About this exercise — The whole listing below must be printed again exactly, images excluded.

══════

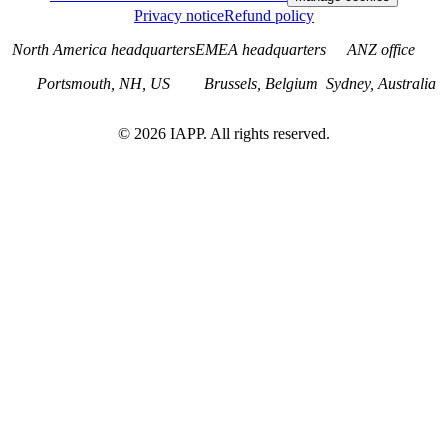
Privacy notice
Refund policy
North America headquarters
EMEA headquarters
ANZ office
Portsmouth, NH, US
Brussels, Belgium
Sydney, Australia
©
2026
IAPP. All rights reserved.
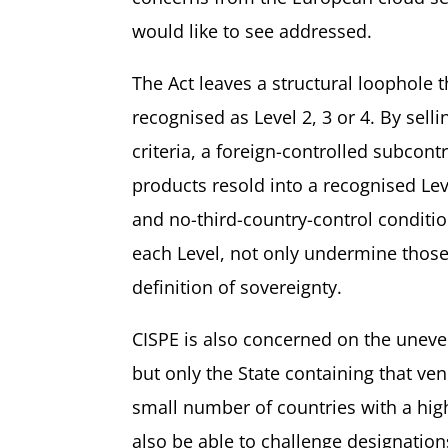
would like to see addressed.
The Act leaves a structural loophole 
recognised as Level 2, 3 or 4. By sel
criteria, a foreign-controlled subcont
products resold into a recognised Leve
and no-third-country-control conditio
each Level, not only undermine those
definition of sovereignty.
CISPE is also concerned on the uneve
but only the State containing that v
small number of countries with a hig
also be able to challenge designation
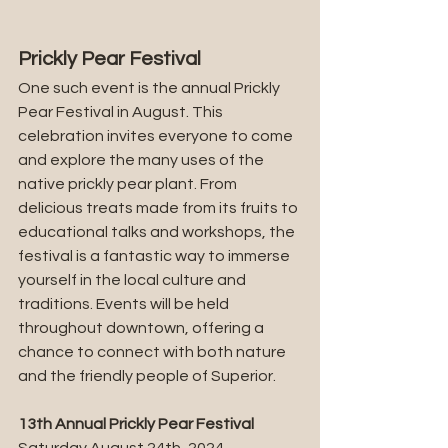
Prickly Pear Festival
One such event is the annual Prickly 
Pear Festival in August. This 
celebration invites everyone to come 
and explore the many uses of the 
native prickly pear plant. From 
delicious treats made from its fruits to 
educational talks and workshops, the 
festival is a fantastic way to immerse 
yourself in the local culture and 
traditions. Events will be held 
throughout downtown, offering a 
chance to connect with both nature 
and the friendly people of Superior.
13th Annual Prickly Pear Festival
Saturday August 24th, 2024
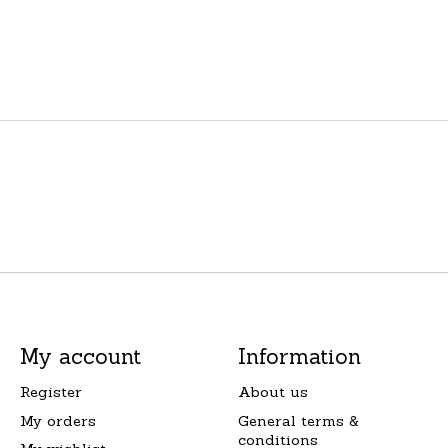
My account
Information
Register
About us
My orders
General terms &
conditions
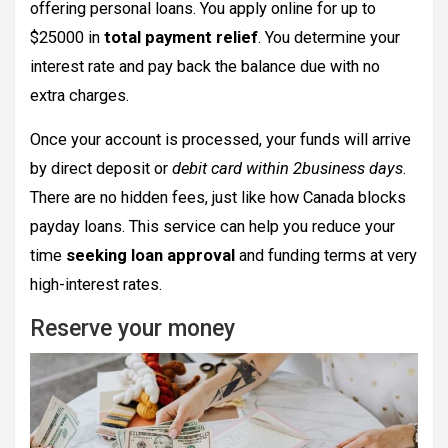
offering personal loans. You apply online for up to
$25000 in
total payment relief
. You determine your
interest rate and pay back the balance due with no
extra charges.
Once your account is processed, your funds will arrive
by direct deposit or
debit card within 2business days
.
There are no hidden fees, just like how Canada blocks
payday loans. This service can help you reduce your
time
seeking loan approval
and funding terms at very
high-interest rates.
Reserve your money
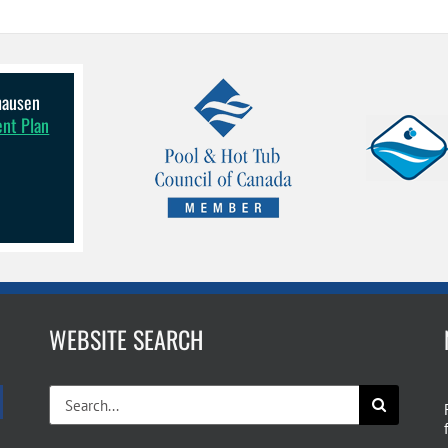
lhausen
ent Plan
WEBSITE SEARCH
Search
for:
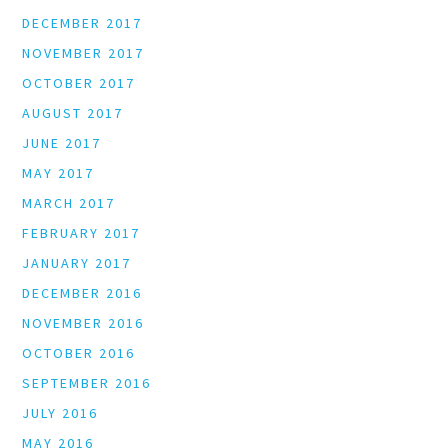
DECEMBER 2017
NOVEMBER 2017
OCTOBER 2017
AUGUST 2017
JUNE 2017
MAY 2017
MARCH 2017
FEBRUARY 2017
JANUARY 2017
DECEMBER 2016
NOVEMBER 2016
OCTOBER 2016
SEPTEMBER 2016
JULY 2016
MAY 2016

══════

Worked solution —
Privacy notice
Refund policy
North America headquarters
EMEA headquarters
ANZ office
Portsmouth, NH, US
Brussels, Belgium
Sydney, Australia
©
2026
IAPP. All rights reserved.
would like to see addressed.
The Act leaves a structural loophole 
recognised as Level 2, 3 or 4. By sel
criteria, a foreign-controlled subcont
products resold into a recognised Leve
and no-third-country-control conditio
each Level, not only undermine those
definition of sovereignty.
CISPE is also concerned on the uneve
but only the State containing that v
small number of countries with a hig
also be able to challenge designation
Prickly Pear Festival
One such event is the annual Prickly 
Pear Festival in August. This 
celebration invites everyone to come 
and explore the many uses of the 
native prickly pear plant. From 
delicious treats made from its fruits to 
educational talks and workshops, the 
festival is a fantastic way to immerse 
yourself in the local culture and 
traditions. Events will be held 
throughout downtown, offering a 
chance to connect with both nature 
and the friendly people of Superior.
13th Annual Prickly Pear Festival
Saturday August 24th, 2024
My account
Information
Register
About us
My orders
General terms &
conditions
offering personal loans. You apply online for up to
$25000 in
total payment relief
. You determine your
interest rate and pay back the balance due with no
extra charges.
Once your account is processed, your funds will arrive
by direct deposit or
debit card within 2business days
.
There are no hidden fees, just like how Canada blocks
payday loans. This service can help you reduce your
time
seeking loan approval
and funding terms at very
high-interest rates.
Reserve your money
lhausen
ent Plan
WEBSITE SEARCH
Search
for:
DECEMBER 2017
NOVEMBER 2017
OCTOBER 2017
AUGUST 2017
JUNE 2017
MAY 2017
MARCH 2017
FEBRUARY 2017
JANUARY 2017
DECEMBER 2016
NOVEMBER 2016
OCTOBER 2016
SEPTEMBER 2016
JULY 2016
MAY 2016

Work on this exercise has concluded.